FENERBAHÇE 4-3 BALKES, MAÇTAN SONRA KISA KISA


Ligin 1 hafta ertelenmesi üzerine kayan ajanda nedeniyle kaçırdım maçı, televizyondan izleyebildim. Ancak söyleyecek en önemli şey şu; kalecinin hata üzerine hata yaptığı ve her hatasının golle sonuçlandığı bir maçı kazanmak, zor da olsa kazanmak çok ama çok önemli. Ve maç;


Başlangıç, kazanma isteği, öne geçme müthiş, sorun yok. Ancak golle birlikte bir rehavet oldu mu acaba? Bende oldu. Belki takımda da oldu, en azından Volkan'da. İlk golde Gökhan'la ortak bir hata var. Gökhan adamını takip etse büyük olasılıkla Volkan'ın saçma sapan çıkışı olmayacaktı. İkinci golde, son zamanlarda öve öve bitiremediğim ceza alanı kullanımı konusunda (sanırım nazar değdi) bir hata, çok kötü bir yumruk. Üçüncü golde ise (demin bahsettiğim nazar) tamamen bir konsantrasyon hatası var. Tamamı hata, tamamı konsantrasyon eksiği. 

Ve bardağın dolu tarafı. Bir önceki maçta Eskişehir deplasmanında rakibe yanıt verecek kadar bile oynamayan takımın, isyan etmesi, takım gibi davranıp takımdaki bireysel hataları kapatarak (daha fazla atarak) zor da olsa maçı kazanması. En azından istek açısından umut verici.

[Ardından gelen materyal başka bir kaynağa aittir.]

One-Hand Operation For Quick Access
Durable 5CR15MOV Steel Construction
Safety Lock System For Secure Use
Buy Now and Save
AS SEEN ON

Beşiktaş'ın Dyamo deplasmanından beraberlikle döneceğini tahmin ederek (umarak) kalan 5 maçta 1 beraberlik 4 galibiyetle şampiyon olacağımızı umuyordum. Bu beraberliğin de Başakşehir olacağını sanıyordum. Fakat hesap karıştı. Kalan tüm maçları kazansak dahi, aynı performansla devam eden rakiplerin birbirleriyle oynadıkları maçı berabere bitirmemeleri halinde şampiyonluk gidiyor. Puan kayıpsız ulaşılacak 33. haftada, o derbiyi kazananın şampiyon olması muhtemel olacak. Bizim tek şansımız ise beraberlik. Elbette bu olasılıklar, 33. haftaya kadar her üç takımın da puan kaybı yaşamamasına göre oluşan olasılıklar. Ben Galatasaray'ın Aksihar veya Konya maçlarında puan kaybı yaşayacağını tahmin ediyordum (hala ediyorum).
Aslında işin özü, geçtiğimiz hafta kaybettiğimiz puanlar nedeniyle, kaderimizi kendimizin çizemeyeceği duruma gelmiş olmamız. Sorun burada. Ben Bursaspor'u kupada elemek yerine, Eskişehir maçını kazanmış olmayı tercih ederdim.
Maça dönelim. Diego'nun performansı muhteşem. İlk yarıda Alper'in kaybolup gitmesi, Kuyt'un sakatlıktan döndüğünden beri verimli olamayan futbolu, artık ne iddiası ne umudu kalmamış, rahat Balkes'in ileride basan oyununa karşı koyamadık. Beraberliği yakalamamız, kaliteli ayaklarımız sayesindeydi. İsmail hocanın değişiklikleri sonuca bakınca yerindeydi. Nitekim Selçuk'un Topal'ın yanında yer almasıyla rakibe hızlı geçişler sağlayan yumuşak karın sertleşti. Buna Emenike'nin mevcudiyetinin verdiği huzursuzluk da (rakip için) eklenince ibre tamamen bize döndü.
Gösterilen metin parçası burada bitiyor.